Mr Wilson (1:11pm) – I’m very happy to contribute to this debate on the motion by the member for Page about Australia’s approach to trade. Labor has always supported fair and free trade, because, where trade is fair and unobstructed, with proper consideration given to social and environmental impacts, all countries can benefit. How they benefit and, more precisely, who benefits are questions with less clear answers. Certainly, there’s evidence that, while trade liberalisation delivers aggregate economic growth, it can exacerbate inequality.
Without question, trade is complex, and it’s not much good if our conversation about trade—or the conversation in the press or the wider community—is reduced to a fingerpainting version of the reality. The notice of motion lists the number of trade agreements settled under the former government, and it cites the coverage of tariff-free access as a proportion of Australia’s trade. That’s all well and good—and, of course, Labor was supportive of the pursuit of these agreements—but it doesn’t really go to the detail and quality of the coalition’s effort when it comes to their management of Australia’s trading relationships as a whole. Needless to say, trade agreements are not worth much where their details are ignored and are otherwise unenforceable. Nor are trade agreements worth much when the absence of effective domestic trade facilitation means that Australian companies, especially small and medium enterprises, are not able to take advantage of the opportunities that they create.
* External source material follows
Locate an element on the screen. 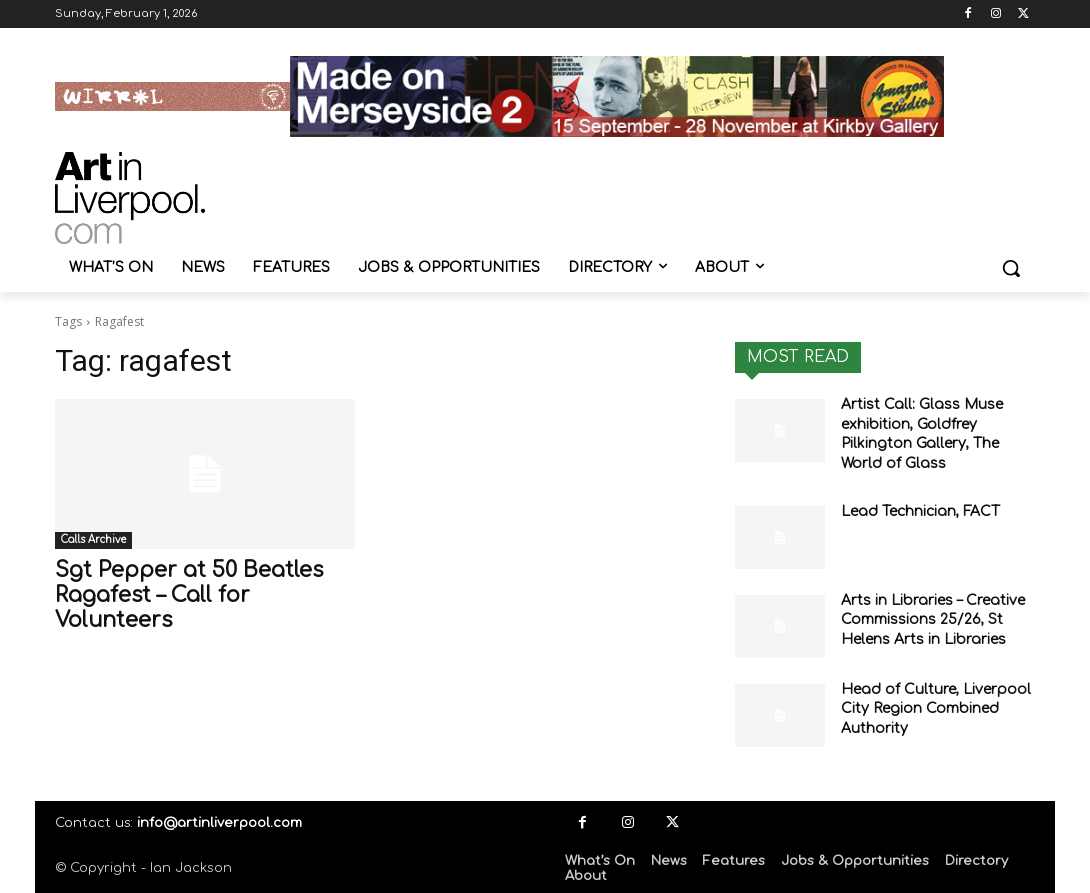 The image size is (1090, 893). [button] is located at coordinates (1011, 268).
Not surprisingly, this motion doesn’t acknowledge, for example, that the China-Australia Free Trade Agreement has been virtually useless in preventing the geoeconomic coercion that we’ve experienced in recent years. It doesn’t acknowledge that the PACER Plus agreement between Australia, New Zealand and a number of Pacific island nations was settled in a form that Papua New Guinea and Fiji, the two largest Pacific island economies, refused to sign. That was unfortunate. But it was in keeping with the former government’s mismanagement of our relationship with Pacific island nations, and we’ve seen some of the consequences of that mismanagement. It doesn’t acknowledge that the Morrison government was quite happy to see, under the first version of the Trans-Pacific Partnership, an extension of monopoly rights granted to American pharmaceutical companies in respect of biologic medicines that would likely have increased costs to the PBS by several hundred million dollars each and every year.
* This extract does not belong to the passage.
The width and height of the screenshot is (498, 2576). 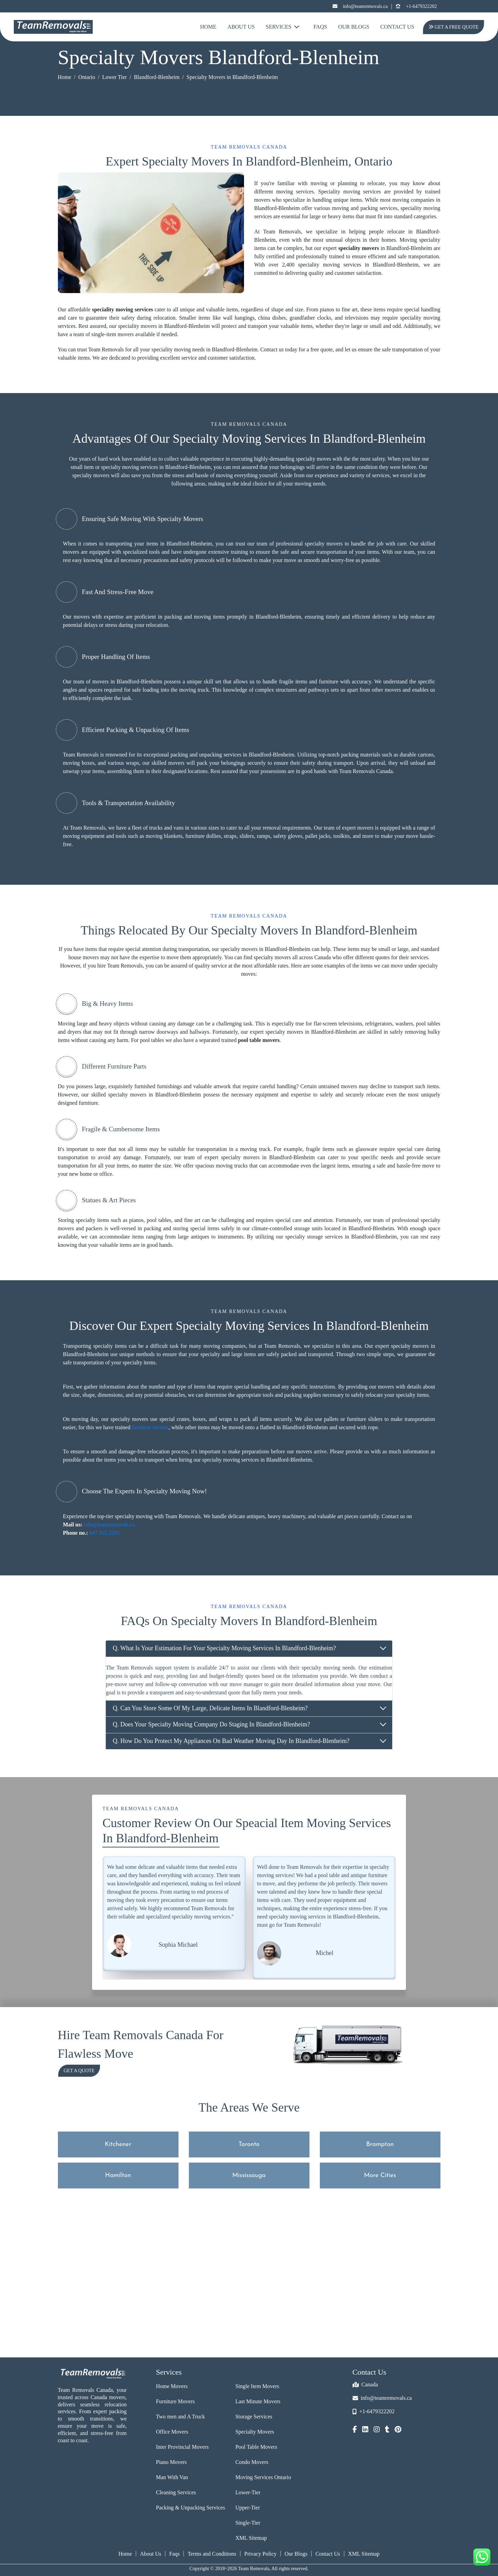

Trade agreements these days cover a much wider range of matters than just tariffs and market quotas. Indeed, they often involve concessions that are the very opposite of free trade, like the example that I’ve just given: extending monopoly rights to big pharmaceutical companies in the United States, to the detriment of our bottom line. Under the previous government, such concessions also included the preparedness to do away with labour market testing for some categories of temporary foreign workers, and the preparedness to do away with actual skills testing in critical areas like the electrical trades. The coalition government was also prepared to put at risk Australia’s capacity to regulate in the best interests of the Australian community, by agreeing to allow large foreign companies to challenge our laws through questionable international tribunals under so-called ISDS provisions. We saw that occur, at a significant cost—millions and millions and millions of dollars, and years of delay—in relation to our laws for plain packaging of tobacco.
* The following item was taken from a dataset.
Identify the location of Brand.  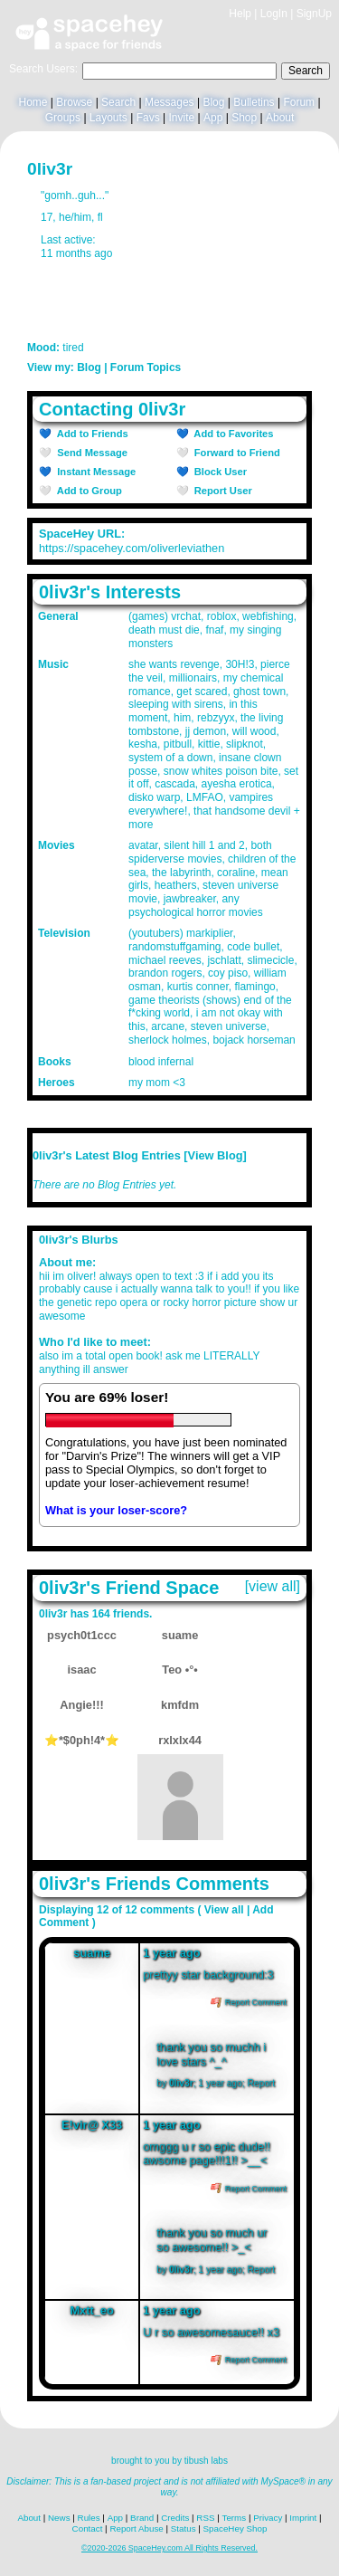 (142, 2518).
The motion, and some of the speakers to the motion, oddly call for the urgent ratification of the trade agreements that are under consideration—the Australia-United Kingdom Free Trade Agreement and the Australia-India Economic Cooperation and Trade Agreement. I expect members know—they certainly should know—that those agreements are currently being considered in a proper and timely way by the Joint Standing Committee on Treaties. It’s an important matter of parliamentary process and good governance that the JSCOT inquiry, with its opportunity for submissions and public hearings, including from the National Farmers Federation and all sorts of different sectoral stakeholders, be allowed to occur without undue haste, let alone the presumption that it’s some kind of rubber stamp. It is not. Those opposite should remember that, when the former coalition government was rushing headlong into an extradition treaty with China, it was the JSCOT—and, more specifically, Labor’s dissenting report—that urged caution.
It’s also worth taking this opportunity to note that the JSCOT process with respect to trade agreements can and should be strengthened. That was the unanimous conclusion of the committee report tabled in the last parliament. It made five recommendations, including, crucially, calling for the independent analysis of the economic benefits and impacts of trade agreements and for a sensibly structured means by which key stakeholders—again, primary producers and others—can have better midstream access to the agreement-negotiating process. As in many areas of life, trade agreement making is a question not just of quantity, as is referred to in the motion, but of quality. We’re a trading nation in Australia. We’re hugely dependent on trade, and our economic, social and environmental wellbeing will be shaped by how we participate in and influence the global trading system, but we should do so according to the principles of fair, sustainable and free trade, because it’s in our national, economic, strategic, environmental and security interests to do so.